After a bit of sleuthing, I discovered that the Children’s Garden, as it’s now known, has a heartbreaking back story that was detailed by Toronto Star writer Michele Landsberg in 1992. In the 1960s, the son of a woman named Mary Smith died at just five days old. He’d been born prematurely, and before that single tragedy, Mary had suffered five miscarriages in a row. The doctor advised the woman’s husband he didn’t think she could handle this new loss, and arranged for the child’s burial without her knowledge. Later, when she fretted the child hadn’t had a proper funeral, she was told his body had been put in a coffin with a woman who was being buried, to ensure he had a Christian burial, but that there was no way to know where the child lay. “The worst,” she told Landsberg, “was that I didn’t know where he was. I couldn’t go stand on the spot.” She grieved for this baby for years, and felt “perpetual anxiety” that something terrible would happen to her other children. She followed them to school to be sure they made it there okay, and she had nightmares that they’d been taken away from her.
Many years had passed when she told the story to some friends, who were shocked by the preposterous idea of the child being buried in a stranger’s coffin. Within days, they had clarified this detail was not true, and traced the baby’s grave to Mount Pleasant Cemetery, Toronto, in an area reserved for stillborn babies and children with no known parents or otherwise difficult family situations, like poverty. The discovery made an enormous change in Mary’s life, and eventually, with the help of others, she began to plan a commemorative garden for the area, full of native plants like sweet woodruff, highbush cranberry, and serviceberry. These she planted with her own hands, a cathartic experience that enabled her to tell Landsberg, “I don’t cry anymore. The bitterness is gone.” The garden was planted with each season in mind, so that, “like children, it [would] always be growing and changing.” Surely today it remains a special place for families of children gone too soon.

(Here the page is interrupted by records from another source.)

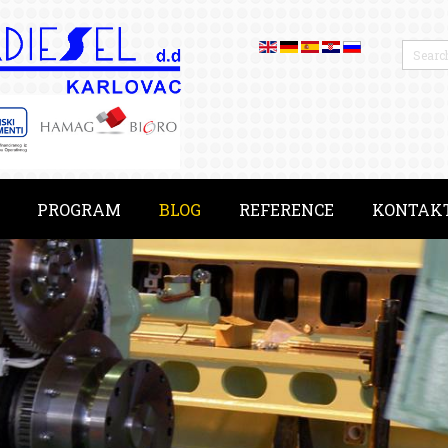
PROGRAM
BLOG
REFERENCE
KONTAK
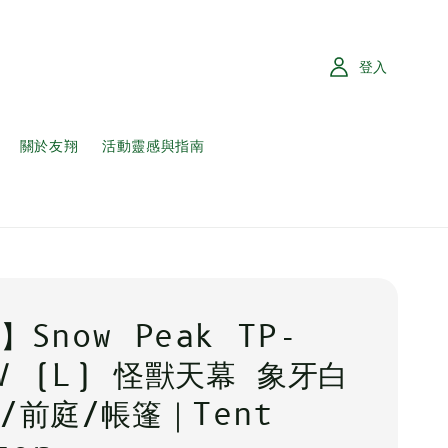
登入
關於友翔
活動靈感與指南
Snow Peak TP-
IV (L) 怪獸天幕 象牙白
/前庭/帳篷｜Tent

Having discovered Michele Landsberg’s article about Mary Smith, I’m touched to realize this is the same garden my friend Anne tended in her university years. It was fairly new then, and she didn’t know its history, but she went on to become a midwife, and has an intricate understanding of the griefs and joys associated with childbirth — the sweep of emotions George and Emily Cartwright experienced with the arrivals and departures of babies Emily, Edna, and perhaps Stuart, though we still know so little about him. This side trip into Mary Smith’s story, prompted by my walk with Anne, takes us a long way from those century-old tragedies, but history is a winding road, and we will make our way back using a different route, hoping for more clues to the mystery.

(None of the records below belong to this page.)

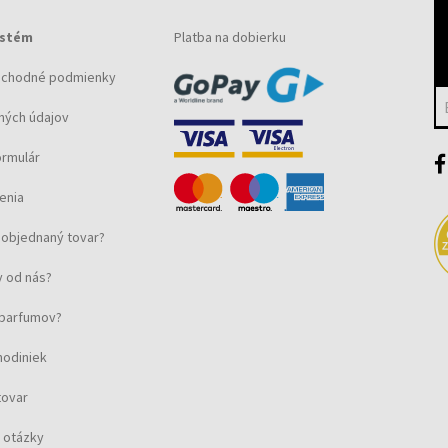
ystém
Platba na dobierku
bchodné podmienky
ných údajov
ormulár
enia
objednaný tovar?
 od nás?
u parfumov?
hodiniek
tovar
 otázky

I have written to Mount Pleasant, London, to see what more can be learned about the girls’ burials, and to see if their brother — presuming he existed! — is there too. I would also like to know why the girls’ names don’t turn up on a search of people interred there. Are they in a children’s section like the one the Smith baby went to, and if so, how many other children lie there? Are their graves marked in any way? What led Emily and George to choose this place? Or did they have a choice?